The rejection prolonged a highly contentious and public eight-month takeover battle that has pitted the two firms against each other. PeopleSoft was quick to rebuke publicly Oracle's original written offer made behind the scenes to PeopleSoft's management that included a requirement that PeopleSoft respond immediately. At about the same time, Oracle filed its intentions with respect to PeopleSoft with the SEC when its ownership of PeopleSoft stock rose above 5%. Since then, Oracle proposed replacing five of PeopleSoft's board members with its own nominees at the PeopleSoft annual meeting to be held on March 25, 2004, in addition to increasing the offer price. This meeting was held about two months earlier than its normally scheduled annual meetings. By moving up the schedule for the meeting, investors had less time to buy PeopleSoft shares in order to be able to vote at the meeting, where the two companies will present rival slates for the PeopleSoft board. Oracle seeks to gain a majority on the PeopleSoft board in order to lift the company's unique "customer assurance" anti-takeover defense. PeopleSoft advised its shareholders to vote no on the slate of potential board members proposed by Oracle. PeopleSoft also announced that it would buyback another $200 million of its shares, following the $350 million buyback program completed last year.

Oracle has said that it will take $9.8 billion (including transaction fees) to complete the deal. The cost of acquiring PeopleSoft could escalate under PeopleSoft's unusual customer assurance program in which its customers have been offered money-back guarantees if an acquirer reduces its support of PeopleSoft products.

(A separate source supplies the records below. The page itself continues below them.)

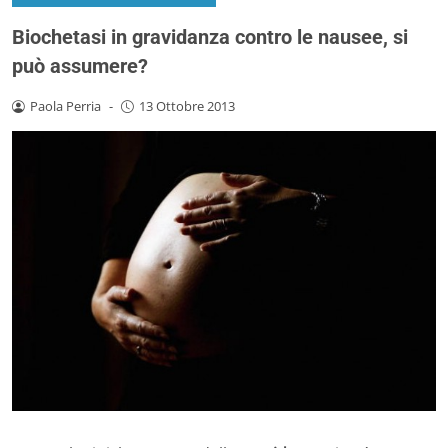
Biochetasi in gravidanza contro le nausee, si
può assumere?
Paola Perria
-
13 Ottobre 2013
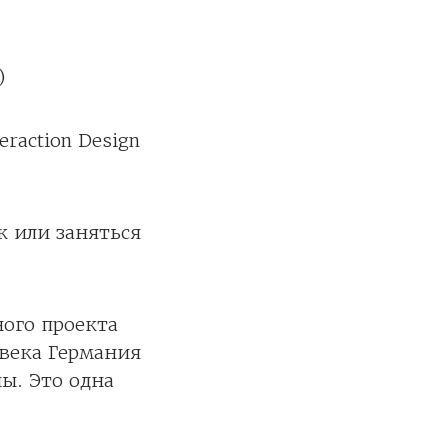
)
eraction Design
 или заняться
ого проекта
овека Германия
ы. Это одна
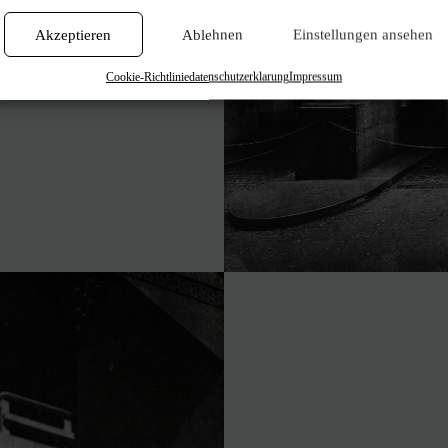
Akzeptieren
Ablehnen
Einstellungen ansehen
Cookie-Richtlinie
datenschutzerklarung
Impressum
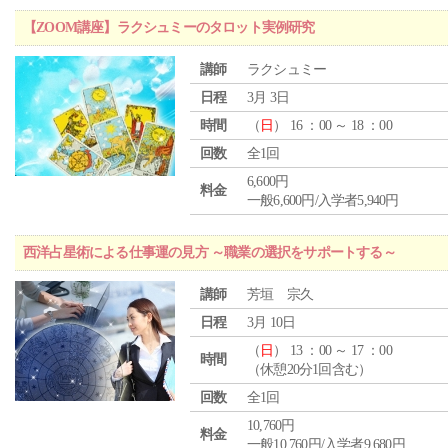
【ZOOM講座】ラクシュミーのタロット実例研究
講師
ラクシュミー
日程
3月 3日
時間
（
日
） 16 ：00 ～ 18 ：00
回数
全1回
6,600円
料金
一般6,600円/入学者5,940円
西洋占星術による仕事運の見方 ～職業の選択をサポートする～
講師
芳垣 宗久
日程
3月 10日
（
日
） 13 ：00 ～ 17 ：00
時間
（休憩20分1回含む）
回数
全1回
10,760円
料金
一般10,760円/入学者9,680円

Oracle repeated its intention to continue support for PeopleSoft customers and products. The potential liability under the program increased to $1.55 billion. In addition, Oracle will have to pay PeopleSoft's CEO Craig Conway a substantial multiple of his current annual salary if he loses his job after a takeover. This could cost Oracle an additional $25 to $30 million. Meanwhile, the Federal Trade Commission is reviewing the proposed acquisition of PeopleSoft by Oracle and has expressed concern that it will leave to reduced competition in the software industry.

QUESTION

Explain why PeopleSoft's management may have rejected Oracle's improved offer of $26 per share which represents a 33% increase over Oracle's previous offer of $19.50 per share.